**Exercise goal:** Please repeat only the stretch of records running from the first line through the line that contains "two years of".

--- START ---

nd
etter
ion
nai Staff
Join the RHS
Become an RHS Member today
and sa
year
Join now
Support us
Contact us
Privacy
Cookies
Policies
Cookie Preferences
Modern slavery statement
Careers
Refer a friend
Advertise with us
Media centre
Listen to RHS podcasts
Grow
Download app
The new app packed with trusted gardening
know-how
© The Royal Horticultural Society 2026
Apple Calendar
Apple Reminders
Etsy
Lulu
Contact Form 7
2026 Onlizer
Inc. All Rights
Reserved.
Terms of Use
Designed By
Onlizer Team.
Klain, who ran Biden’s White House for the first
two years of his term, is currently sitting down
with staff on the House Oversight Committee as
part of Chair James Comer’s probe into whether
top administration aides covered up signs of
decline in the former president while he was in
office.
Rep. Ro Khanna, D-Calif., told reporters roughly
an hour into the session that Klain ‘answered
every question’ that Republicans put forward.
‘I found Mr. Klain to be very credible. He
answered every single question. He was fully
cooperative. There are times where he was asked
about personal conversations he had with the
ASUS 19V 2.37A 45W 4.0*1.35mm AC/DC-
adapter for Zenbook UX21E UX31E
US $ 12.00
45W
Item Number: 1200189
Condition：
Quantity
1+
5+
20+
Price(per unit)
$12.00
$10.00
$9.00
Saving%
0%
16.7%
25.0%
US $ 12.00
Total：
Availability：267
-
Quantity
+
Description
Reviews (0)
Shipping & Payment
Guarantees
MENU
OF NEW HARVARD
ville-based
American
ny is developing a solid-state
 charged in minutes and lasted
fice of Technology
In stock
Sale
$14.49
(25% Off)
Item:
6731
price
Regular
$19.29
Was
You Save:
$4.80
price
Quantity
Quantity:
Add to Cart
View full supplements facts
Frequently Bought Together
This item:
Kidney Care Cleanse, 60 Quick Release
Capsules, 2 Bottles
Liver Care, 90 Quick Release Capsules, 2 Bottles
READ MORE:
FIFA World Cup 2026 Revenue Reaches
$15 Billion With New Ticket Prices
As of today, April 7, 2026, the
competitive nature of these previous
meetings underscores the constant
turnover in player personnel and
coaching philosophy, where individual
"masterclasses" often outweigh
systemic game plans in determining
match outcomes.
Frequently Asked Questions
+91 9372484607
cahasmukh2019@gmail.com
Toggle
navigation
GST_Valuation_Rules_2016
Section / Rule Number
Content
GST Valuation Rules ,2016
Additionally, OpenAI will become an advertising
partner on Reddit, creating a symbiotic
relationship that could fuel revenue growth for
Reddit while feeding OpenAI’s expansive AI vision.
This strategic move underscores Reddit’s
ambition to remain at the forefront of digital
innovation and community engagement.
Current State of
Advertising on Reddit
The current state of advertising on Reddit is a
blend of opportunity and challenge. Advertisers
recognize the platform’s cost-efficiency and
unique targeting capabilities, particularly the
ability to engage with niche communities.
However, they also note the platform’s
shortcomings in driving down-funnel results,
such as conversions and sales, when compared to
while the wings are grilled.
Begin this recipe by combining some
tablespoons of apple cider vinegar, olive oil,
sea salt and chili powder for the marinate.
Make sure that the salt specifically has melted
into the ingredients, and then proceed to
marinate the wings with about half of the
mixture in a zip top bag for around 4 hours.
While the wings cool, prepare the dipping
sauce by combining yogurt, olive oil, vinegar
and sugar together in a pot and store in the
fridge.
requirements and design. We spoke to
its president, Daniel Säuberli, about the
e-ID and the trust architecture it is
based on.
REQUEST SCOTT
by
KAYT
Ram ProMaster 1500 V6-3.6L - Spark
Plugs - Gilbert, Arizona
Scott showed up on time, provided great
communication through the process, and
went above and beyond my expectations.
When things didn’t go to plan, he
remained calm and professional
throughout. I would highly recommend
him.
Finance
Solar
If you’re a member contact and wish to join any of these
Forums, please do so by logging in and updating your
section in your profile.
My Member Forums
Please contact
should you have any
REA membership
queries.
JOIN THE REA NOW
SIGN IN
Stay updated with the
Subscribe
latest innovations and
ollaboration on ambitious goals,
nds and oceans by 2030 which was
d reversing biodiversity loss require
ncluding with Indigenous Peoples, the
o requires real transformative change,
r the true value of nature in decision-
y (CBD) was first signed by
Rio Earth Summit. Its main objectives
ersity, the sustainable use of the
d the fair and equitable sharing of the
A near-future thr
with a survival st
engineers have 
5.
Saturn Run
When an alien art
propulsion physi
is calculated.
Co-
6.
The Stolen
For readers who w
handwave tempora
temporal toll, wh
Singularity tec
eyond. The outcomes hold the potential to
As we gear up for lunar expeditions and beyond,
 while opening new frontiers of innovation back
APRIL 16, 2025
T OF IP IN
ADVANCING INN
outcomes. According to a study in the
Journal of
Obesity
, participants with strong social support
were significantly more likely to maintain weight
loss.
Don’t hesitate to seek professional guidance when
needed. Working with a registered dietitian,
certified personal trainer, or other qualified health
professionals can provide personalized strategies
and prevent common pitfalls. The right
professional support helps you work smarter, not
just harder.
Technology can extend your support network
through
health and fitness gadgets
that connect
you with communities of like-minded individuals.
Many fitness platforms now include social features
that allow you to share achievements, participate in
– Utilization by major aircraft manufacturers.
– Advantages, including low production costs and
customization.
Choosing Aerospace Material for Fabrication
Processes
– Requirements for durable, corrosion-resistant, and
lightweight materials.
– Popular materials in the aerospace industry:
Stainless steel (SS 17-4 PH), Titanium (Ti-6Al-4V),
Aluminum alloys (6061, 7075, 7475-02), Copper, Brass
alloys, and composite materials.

--- END ---

**Task output:**
nd
etter
ion
nai Staff
Join the RHS
Become an RHS Member today
and sa
year
Join now
Support us
Contact us
Privacy
Cookies
Policies
Cookie Preferences
Modern slavery statement
Careers
Refer a friend
Advertise with us
Media centre
Listen to RHS podcasts
Grow
Download app
The new app packed with trusted gardening
know-how
© The Royal Horticultural Society 2026
Apple Calendar
Apple Reminders
Etsy
Lulu
Contact Form 7
2026 Onlizer
Inc. All Rights
Reserved.
Terms of Use
Designed By
Onlizer Team.
Klain, who ran Biden’s White House for the first
two years of his term, is currently sitting down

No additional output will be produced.